Problem: Starting with the line that has "màu gỗ sáng, đẹp tự" in the records below and ending with the line that has "Tips Menghindari Jebakan", output those lines exactly and nothing more; omit the pictures.

[Records contained in a dataset]
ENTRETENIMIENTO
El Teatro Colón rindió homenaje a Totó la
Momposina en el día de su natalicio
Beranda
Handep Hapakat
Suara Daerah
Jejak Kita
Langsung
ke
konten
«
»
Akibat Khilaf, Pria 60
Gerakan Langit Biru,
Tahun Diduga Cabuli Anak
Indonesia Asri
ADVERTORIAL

...

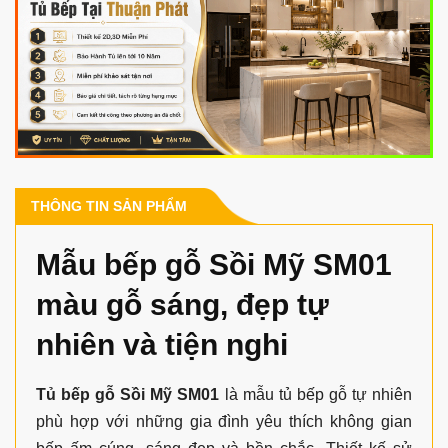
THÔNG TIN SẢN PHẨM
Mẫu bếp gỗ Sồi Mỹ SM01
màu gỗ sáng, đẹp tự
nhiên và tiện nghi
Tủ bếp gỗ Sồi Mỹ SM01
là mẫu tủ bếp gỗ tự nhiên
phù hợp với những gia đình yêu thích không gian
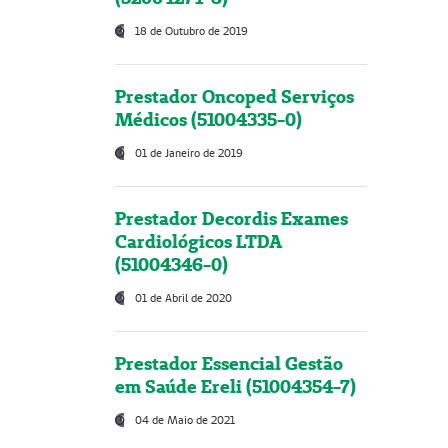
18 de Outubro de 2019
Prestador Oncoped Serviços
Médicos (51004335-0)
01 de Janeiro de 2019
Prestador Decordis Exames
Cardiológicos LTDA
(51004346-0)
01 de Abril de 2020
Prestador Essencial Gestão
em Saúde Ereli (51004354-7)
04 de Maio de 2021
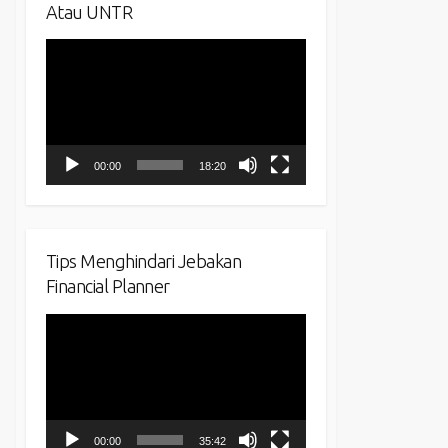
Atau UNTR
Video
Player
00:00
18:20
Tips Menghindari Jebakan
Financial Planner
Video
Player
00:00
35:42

Written answer:
màu gỗ sáng, đẹp tự
nhiên và tiện nghi
Tủ bếp gỗ Sồi Mỹ SM01
là mẫu tủ bếp gỗ tự nhiên
phù hợp với những gia đình yêu thích không gian
18 de Outubro de 2019
Prestador Oncoped Serviços
Médicos (51004335-0)
01 de Janeiro de 2019
Prestador Decordis Exames
Cardiológicos LTDA
(51004346-0)
01 de Abril de 2020
Prestador Essencial Gestão
em Saúde Ereli (51004354-7)
04 de Maio de 2021
Atau UNTR
Video
Player
00:00
18:20
Tips Menghindari Jebakan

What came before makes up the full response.